Voyage Shetlands et Orcades du 17 mai au 26 mai 2019.
Article rédigé par Karin Welschen, membre de l'équipage d'ornithologues, durant ce séjour .
Une rencontre. Philippe et Christian sympathisent lors d’un « blabla car ». Ils parlent de voyages et d’oiseaux. Un courant passe entre les deux hommes. Un premier voyage en Islande en juin 2018. Philippe propose alors une expérience sur son voilier : combiner une découverte ornitho en voilier dans les Shetlands et les Orcades. C’est tentant !
Le groupe est vite constitué, nous sommes 7 à partir. Et sans expérience aucune ! Sauf en ornithologie.
Quatre Belges, une Française et nous deux belgo-français.

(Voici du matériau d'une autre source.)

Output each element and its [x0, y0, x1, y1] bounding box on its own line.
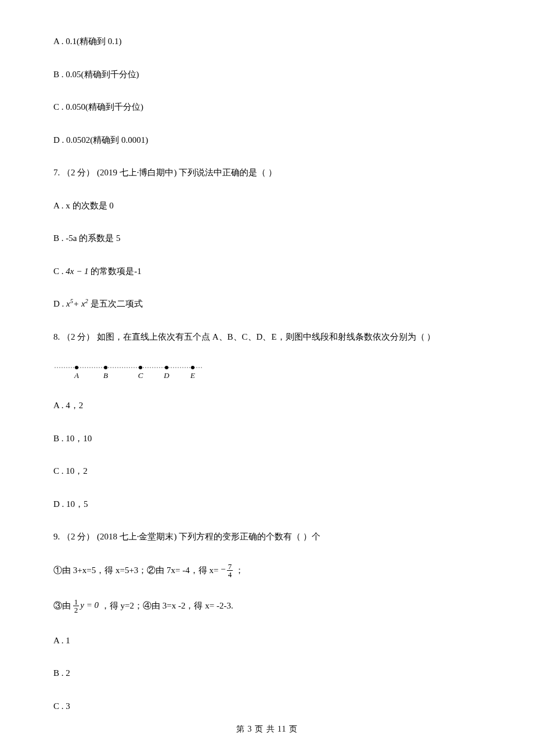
q9-stem-text: 9. （2 分） (2018 七上·金堂期末) 下列方程的变形正确的个数有（ ）… — [53, 532, 320, 541]
svg-point-3 — [104, 366, 107, 369]
q9-choice-b-text: B . 2 — [53, 668, 70, 678]
q9-line2-pre: ③由 — [53, 600, 73, 610]
svg-point-4 — [139, 366, 142, 369]
q6-choice-d: D . 0.0502(精确到 0.0001) — [53, 134, 481, 147]
q9-line1-post: ； — [235, 565, 244, 574]
q7-choice-d: D . x5+ x2 是五次二项式 — [53, 297, 481, 311]
q7-choice-d-expr: x5+ x2 — [66, 299, 88, 308]
q9-line1-pre: ①由 3+x=5，得 x=5+3；②由 7x= -4，得 x= — [53, 565, 219, 574]
q8-choice-c-text: C . 10，2 — [53, 466, 88, 476]
q7-choice-b-text: B . -5a 的系数是 5 — [53, 233, 120, 243]
q8-choice-c: C . 10，2 — [53, 465, 481, 478]
q8-diagram: A B C D E — [53, 363, 481, 383]
q9-stem: 9. （2 分） (2018 七上·金堂期末) 下列方程的变形正确的个数有（ ）… — [53, 530, 481, 543]
page-footer: 第 3 页 共 11 页 — [0, 723, 534, 735]
diagram-label-d: D — [163, 371, 169, 380]
frac2-den: 2 — [73, 606, 80, 614]
frac2-num: 1 — [73, 598, 80, 606]
q7-choice-d-post: 是五次二项式 — [88, 299, 143, 308]
frac-den: 4 — [227, 571, 233, 578]
page-number: 第 3 页 共 11 页 — [236, 725, 298, 733]
q8-stem-text: 8. （2 分） 如图，在直线上依次有五个点 A、B、C、D、E，则图中线段和射… — [53, 332, 435, 341]
q8-choice-b-text: B . 10，10 — [53, 434, 92, 443]
svg-point-2 — [75, 366, 78, 369]
q8-choice-a: A . 4，2 — [53, 399, 481, 412]
q6-choice-c-text: C . 0.050(精确到千分位) — [53, 102, 143, 111]
svg-point-6 — [191, 366, 194, 369]
q8-choice-a-text: A . 4，2 — [53, 401, 83, 410]
q9-line2-post: ，得 y=2；④由 3=x -2，得 x= -2-3. — [99, 600, 233, 610]
q7-choice-c-post: 的常数项是-1 — [89, 267, 142, 276]
q8-stem: 8. （2 分） 如图，在直线上依次有五个点 A、B、C、D、E，则图中线段和射… — [53, 330, 481, 344]
diagram-label-b: B — [103, 371, 108, 380]
q9-choice-c: C . 3 — [53, 700, 481, 713]
svg-point-5 — [165, 366, 168, 369]
q9-line2-mid: y = 0 — [80, 600, 99, 610]
diagram-label-a: A — [74, 371, 79, 380]
q7-choice-d-pre: D . — [53, 299, 66, 308]
q8-choice-d: D . 10，5 — [53, 498, 481, 511]
q7-choice-b: B . -5a 的系数是 5 — [53, 232, 481, 245]
q8-choice-b: B . 10，10 — [53, 432, 481, 445]
q6-choice-b-text: B . 0.05(精确到千分位) — [53, 70, 139, 79]
diagram-label-c: C — [138, 371, 143, 380]
q7-choice-c: C . 4x − 1 的常数项是-1 — [53, 265, 481, 278]
q6-choice-a: A . 0.1(精确到 0.1) — [53, 35, 481, 48]
q8-choice-d-text: D . 10，5 — [53, 499, 88, 509]
q6-choice-a-text: A . 0.1(精确到 0.1) — [53, 37, 122, 46]
q9-choice-a: A . 1 — [53, 634, 481, 647]
q7-choice-a: A . x 的次数是 0 — [53, 199, 481, 213]
q6-choice-d-text: D . 0.0502(精确到 0.0001) — [53, 135, 148, 145]
frac-num: 7 — [227, 563, 233, 571]
q9-choice-b: B . 2 — [53, 667, 481, 680]
q9-line2: ③由 12y = 0 ，得 y=2；④由 3=x -2，得 x= -2-3. — [53, 599, 481, 614]
q7-choice-c-expr: 4x − 1 — [66, 267, 88, 276]
q7-choice-a-text: A . x 的次数是 0 — [53, 201, 114, 210]
line-points-diagram: A B C D E — [53, 363, 204, 383]
exp-5: 5 — [70, 298, 73, 304]
minus-sign-icon: − — [221, 564, 225, 574]
q9-choice-c-text: C . 3 — [53, 701, 70, 711]
q9-choice-a-text: A . 1 — [53, 636, 70, 645]
q6-choice-b: B . 0.05(精确到千分位) — [53, 68, 481, 81]
document-page: A . 0.1(精确到 0.1) B . 0.05(精确到千分位) C . 0.… — [0, 0, 534, 756]
q7-stem-text: 7. （2 分） (2019 七上·博白期中) 下列说法中正确的是（ ） — [53, 168, 277, 177]
fraction-neg-7-4: 74 — [227, 563, 233, 578]
q6-choice-c: C . 0.050(精确到千分位) — [53, 100, 481, 114]
q7-choice-c-pre: C . — [53, 267, 66, 276]
fraction-1-2: 12 — [73, 598, 80, 614]
q7-stem: 7. （2 分） (2019 七上·博白期中) 下列说法中正确的是（ ） — [53, 166, 481, 179]
diagram-label-e: E — [190, 371, 195, 380]
q9-line1: ①由 3+x=5，得 x=5+3；②由 7x= -4，得 x= −74 ； — [53, 563, 481, 579]
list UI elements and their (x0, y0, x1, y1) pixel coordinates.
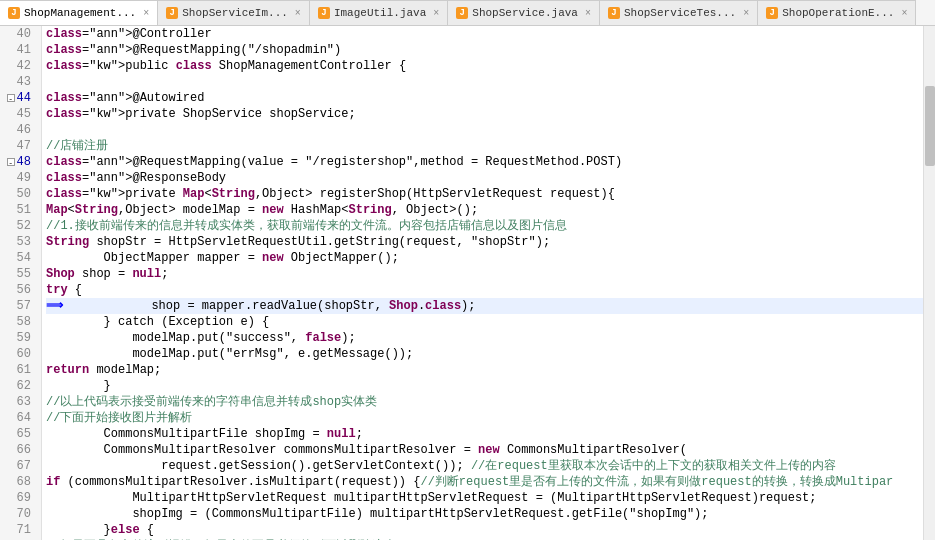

Philippe, le capitaine ou skipper, nous attend à Lerwick aux Shetlands le samedi 18 mai pour nous embarquer sur son voilier. Après une traversée de nuit en ferry d’Aberdeen à Lerwick, nous arrivons à 7h30, nous devons, ma foi, trouver le bateau « Zérø infini ». Après avoir marché avec les sacs durant ¾ d’heure (certains ont pris le taxi !) nous apercevons au loin le voilier. Première impression : un haut mât qui dépasse dans le ciel gris chargé d’humidité. Il est beau avec son nez fin, ses grands hublots qui donnent de la lumière à l’intérieur, il donne confiance. Il faut y monter sans accrocher les cordages, en faisant attention à ne pas faire tomber les sacs, ne pas perdre ses chaussures ou son écharpe volant dans le vent.
Nous découvrons le pont et ses cordages, le mât et ses belles voiles. Philippe nous attend, il doit encore nettoyer car il revient d’un voyage en Norvège.
Une petite balade dans la ville de Lerwick toute de gris déguisée avant de nous installer dans nos cabines respectives : une cabine pour chaque couple (matelas de 1m20) et une cabine de quatre qui sera partagée entre le skipper, Luc, Françoise et Marie-Nöelle. Bien que cette dernière ira le lendemain dormir dans le séjour, notre amie Françoise un peu sauvage avec elle !
1ère nuit sur le bateau.
Le lendemain (dimanche 19 mai), nous décidons de nous promener un peu sur la lande, vers Walls et le Loch de Spiggie. Paysages austères entre mer et air. Falaises verdoyantes, rochers et petites routes pittoresques. Dans le ciel une bataille entre labbes et goélands, magnifique spectacle voltigeant. Vols et cris des bécassines des marais. Paysages rugueux, végétation rase, moutons et agneaux partout. Quelques maisons forment le hameau.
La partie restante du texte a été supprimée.